Edradour 2010
Kolejna odsłona whisky z tej destylarni to Edradour 2010 – 9-letnia edycja z beczki o numerze 391. Tym razem jest to whisky butelkowana przez niezależnego dystrybutora van Wees, seria The Ultimate Cask Strength. Jednak zanim przejdziemy do degustacji, kilka słów wstępu.
Podczas opisywania Edradour 2009 Cask #395, napisałem kilka słów o niezależnych bottlerach.

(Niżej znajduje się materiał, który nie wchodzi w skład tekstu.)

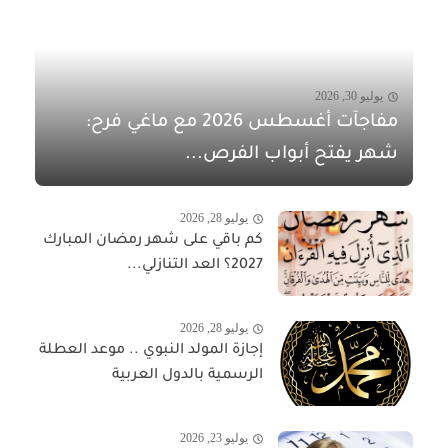
يوليو 30, 2026
مفاجآت أغسطس 2026 مع ماغي فرح:
شهر يفتح أبواب الفرص...
يوليو 28, 2026
كم باقي على شهر رمضان المبارك
2027؟ العد التنازلي...
يوليو 28, 2026
إجازة المولد النبوي .. موعد العطلة
الرسمية بالدول العربية
يوليو 23, 2026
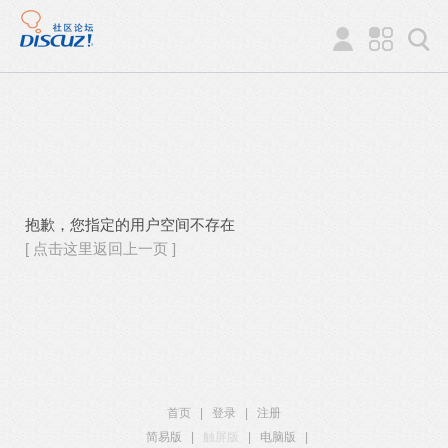
抱歉，您指定的用户空间不存在
[ 点击这里返回上一页 ]
首页
|
登录
|
注册
简易版
|
触屏版
|
电脑版
|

Lubię sięgać po whisky z nieoficjalnej dystrybucji, głównie z uwagi na jakość i prezentację. Często są to edycje butelkowane w nieco wyżej mocy, lub jak ta dzisiejsza – w mocy beczki.

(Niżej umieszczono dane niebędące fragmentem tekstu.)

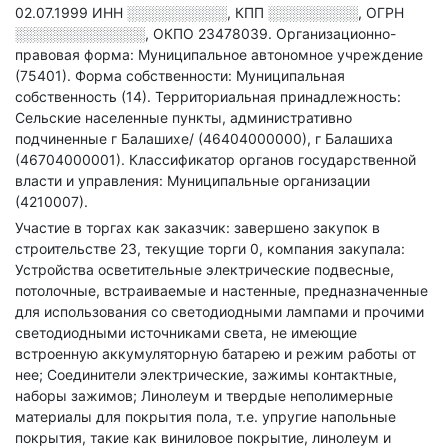
02.07.1999
ИНН
░░░░░░░░░░
,
КПП
░░░░░░░░░
,
ОГРН
░░░░░░░░░░░░░
,
ОКПО 23478039.
Организационно-
правовая форма: Муниципальное автономное учреждение
(75401).
Форма собственности: Муниципальная
собственность (14).
Территориальная принадлежность:
Сельские населенные пункты, административно
подчиненные г Балашихе/ (46404000000), г Балашиха
(46704000001).
Классификатор органов государственной
власти и управления: Муниципальные организации
(4210007).
Участие в торгах как заказчик: завершено закупок в
строительстве 23, текущие торги 0, компания закупала:
Устройства осветительные электрические подвесные,
потолочные, встраиваемые и настенные, предназначенные
для использования со светодиодными лампами и прочими
светодиодными источниками света, не имеющие
встроенную аккумуляторную батарею и режим работы от
нее; Соединители электрические, зажимы контактные,
наборы зажимов; Линолеум и твердые неполимерные
материалы для покрытия пола, т.е. упругие напольные
покрытия, такие как виниловое покрытие, линолеум и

Jeśli chodzi o Edradour, to warto rozejrzeć się za wypustami właśnie od Signatory Vintage. Zarówno ta destylarnia, jak i firma butelkująca whisky należą do tego samego właściciela. To praktycznie wyklucza ryzyko kupowania kota w worku, bo nikt tu nikomu nie sprzedaje kiepskich beczek.

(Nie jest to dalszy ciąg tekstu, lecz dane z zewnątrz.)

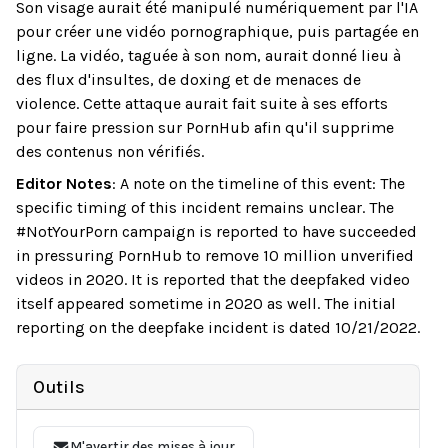
Son visage aurait été manipulé numériquement par l'IA
pour créer une vidéo pornographique, puis partagée en
ligne. La vidéo, taguée à son nom, aurait donné lieu à
des flux d'insultes, de doxing et de menaces de
violence. Cette attaque aurait fait suite à ses efforts
pour faire pression sur PornHub afin qu'il supprime
des contenus non vérifiés.
Editor Notes
:
A note on the timeline of this event: The
specific timing of this incident remains unclear. The
#NotYourPorn campaign is reported to have succeeded
in pressuring PornHub to remove 10 million unverified
videos in 2020. It is reported that the deepfaked video
itself appeared sometime in 2020 as well. The initial
reporting on the deepfake incident is dated 10/21/2022.
Outils
M'avertir des mises à jour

Podobne połączenia znajdziemy chociażby w przypadku destylarni Springbank i niezależnego bottlera Cadenhead’s, czy Gordon & MacPhail i Benromach. Dzisiaj jednak zajmiemy się niemalże czarną Edradour od van Wees.
Edradour 2010
Single Malt Scotch Whisky
Edradour znaczy „Między dwiema rzekami”
Region: Highland
Single Cask, numer 391, w sumie 644 butelki
Cask Strength, 58,6% ABV
Data destylacji: 17.11.2010
Data zabutelkowania: 08.01.2020
9 lat
Whisky niefiltrowana na zimno
Leżakowana w beczce po sherry pierwszego napełnienia
Kolor: bursztyn +3, naturalny
Notka smakowa
Zapach: na początku opona samochodowa, sezonowane drewno, piwnica. Potem pojawiają się ciężkie akcenty, takie jak anyż, goździki, suszone śliwki, skóra, kurz, czekolada deserowa, orzechy pekan w karmelu, alkohol słabo ukryty. 21/25
Smak: tutaj jest już o wiele lepiej – mnóstwo przyjemnej słodyczy miesza się z delikatną goryczką i cierpkością. Potem pojawiają się powidła śliwkowe, gorzka czekolada, syrop klonowy, karmel, drewno, wafel czekoladowy, orzechy włoskie, popiół, kukułki, alkohol ukryty jest dużo lepiej niż w zapachu. 22/25
Finisz: długi i intensywny – karmel, powidła, kakao, anyż, goździki, węgiel. 22/25
Balans: jeśli masz ochotę na prawdziwą sherry-bombę, nie tylko z nazwy, to koniecznie spróbuj tej whisky (lub jakąś inną Edradour o podobnych parametrach). Jest tu prawie wszystko – brakuje tylko trochę przyjemniejszych wrażeń w zapachu. Bardzo intensywny, ciężki destylat, bardzo wyrazisty wpływ beczki, świetna robota. 22,5/25
Ogólnie: 87,5/100
Inne opinie
whiskybase: 89,05/100 w oparciu o opinie 133 osób
Podsumowanie
To nie jakaś tam sherry–bomba, to sherry–atomówka. Może trochę „przebeczkowana”, trochę zbyt intensywna, młoda, wyrazista. Ale jest przepyszna!